Promises (2001) is an Emmy award winning documentary film by co-directors B.Z. Goldberg and Justine Shapiro that focuses on seven children living in a sundry of situations for several years (1997-2000) in a sundry of situations in and around Jerusalem. The concept for Promises seems akin to a Holy Land version of famous British documentary Seven Up! (1964). Promises deliberately eschewed politics as much as possible trying to show how kids from different sides of the border grow up in the turbulent territory.
Promises was quite successful in depicting the variety of living situations in and around Jerusalem which informs their upbringing. Twin secular bourgeois Jewish boys living in West Jerusalem might be mistaken for being in the San Fernando valley, except they rely on buses and the street signage uses unusual script fonts. The two Palestinian children living in the Deheishe live in crowded, modest and battled scared circumstance which one might expect from a fifty year old refugee camp in the West Bank. The young Israeli settlers living at the Beth El settlement in the West Bank seem to grow up in a Zionist version of Fort Apache The Bronx. The ultra orthodox son of a rabbi living in the Old City and the Palestinian youth living in East Jerusalem grow up among the history of the Holy City as well as its long help mutual antipathies.

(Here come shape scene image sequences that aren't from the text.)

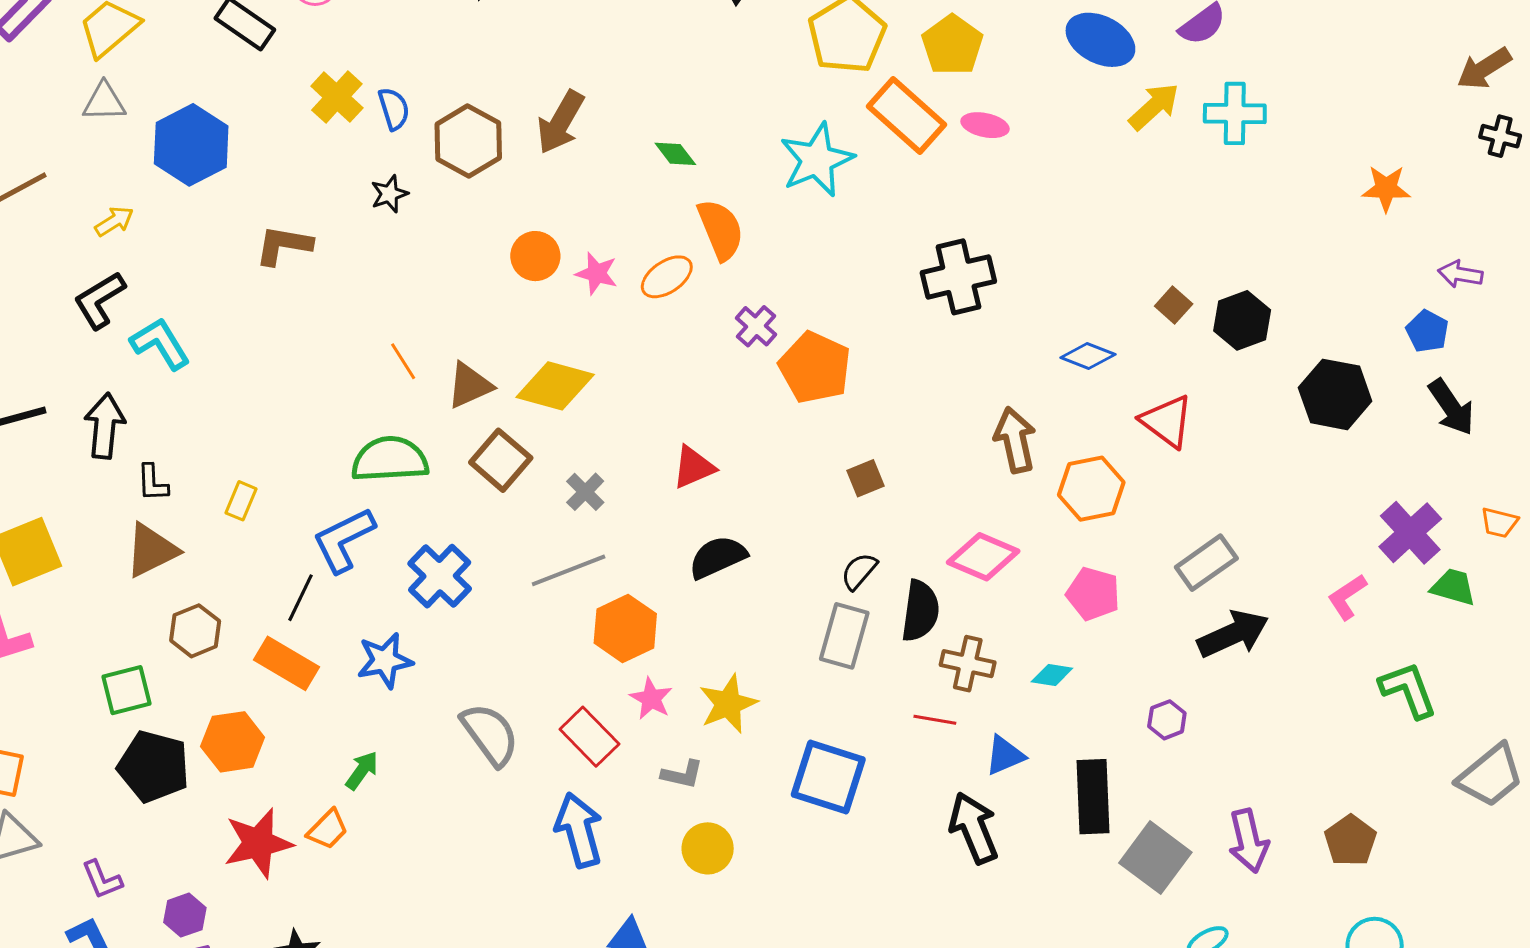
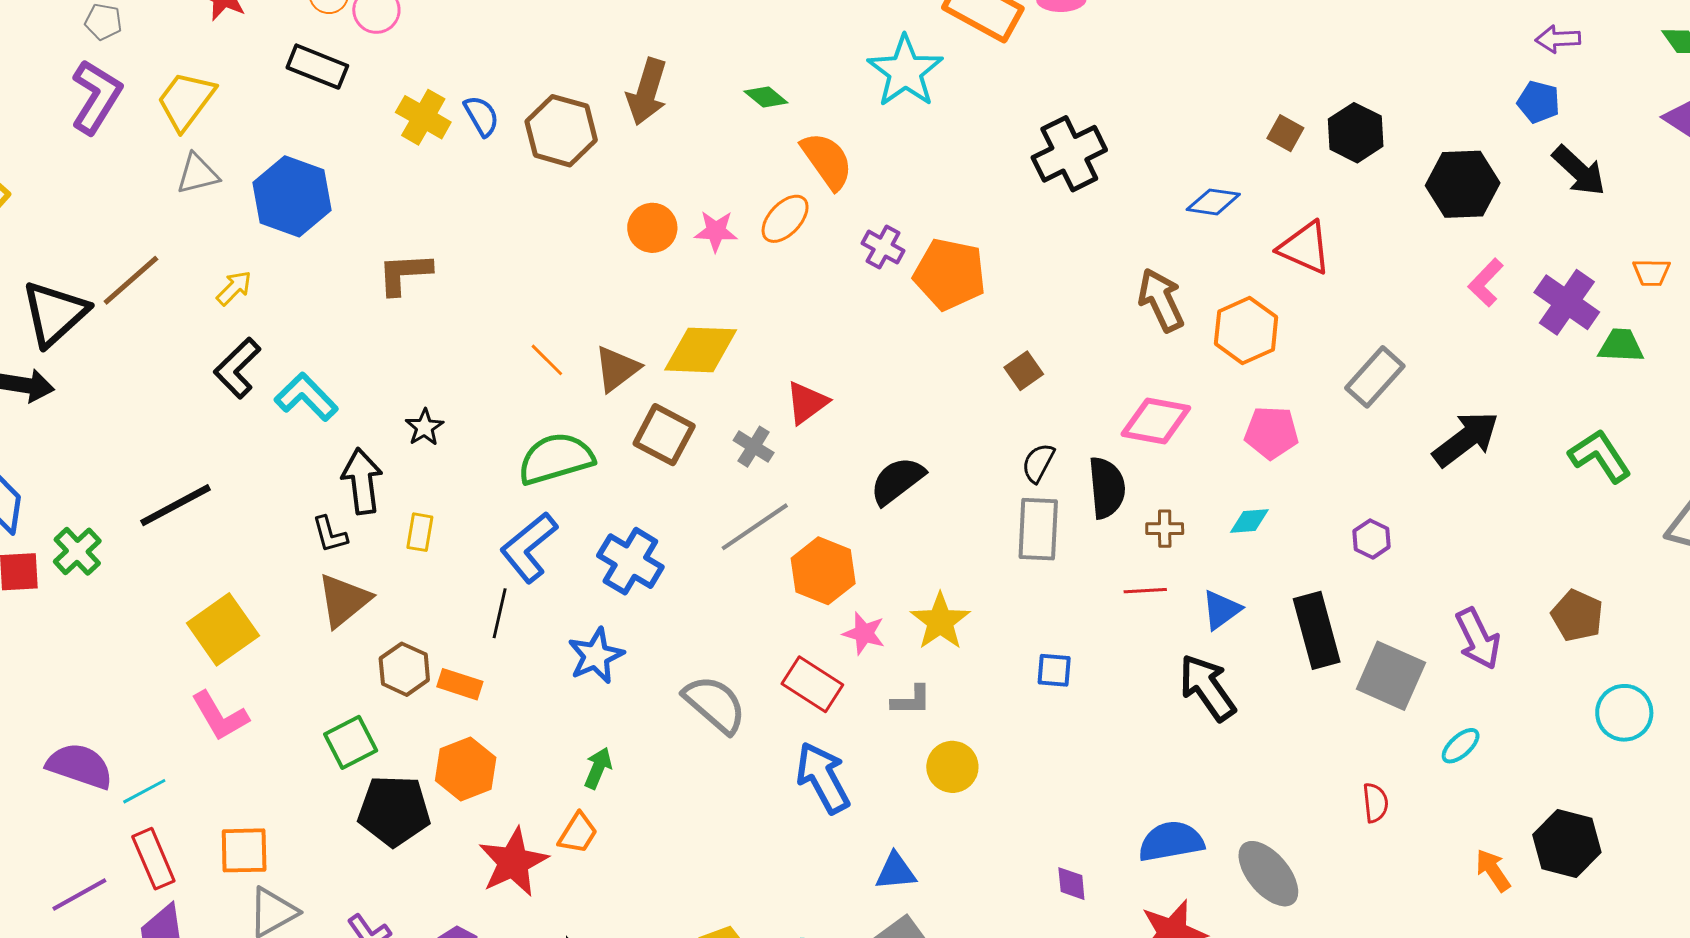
black star: (389, 194) -> (424, 427), moved
black arrow: (105, 426) -> (362, 481), moved
red triangle: (694, 467) -> (807, 403), moved
pink L-shape: (1347, 597) -> (1486, 283), moved
black arrow: (1233, 634) -> (1466, 439), moved
orange rectangle: (287, 663) -> (460, 684), moved, size x0.7
brown cross: (968, 664) -> (1165, 529), size x0.7
blue square: (828, 777) -> (1054, 670), size x0.5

Reality television shows such as Survivor can be fascinating studies of humanity since prolonged exposure to the camera prompts participants to drop their external guise which reveals who they really are. The Promises film-makers spent prolonged periods befriending their subjects to win their trust. Once the kids quit playing to the camera, their guileless portraits
It was interesting to see that there was not uniformity of perspectives even among co-religionists. The secular twins were uncomfortable approaching the Wailing Wall at the Temple Mount since the Orthodox Judaism on display seemed unfamiliar and uncomfortable. Mouhamad, the Palestinian permanent resident of East Jerusalem voiced Arab triumphalism over Israel, yet he seemed to think that they could live as dhimmi. However, those being raised in Hamas dominated West Bank Palestinian refugee camps initially parroted the equivalent of drive the Jews into the sea.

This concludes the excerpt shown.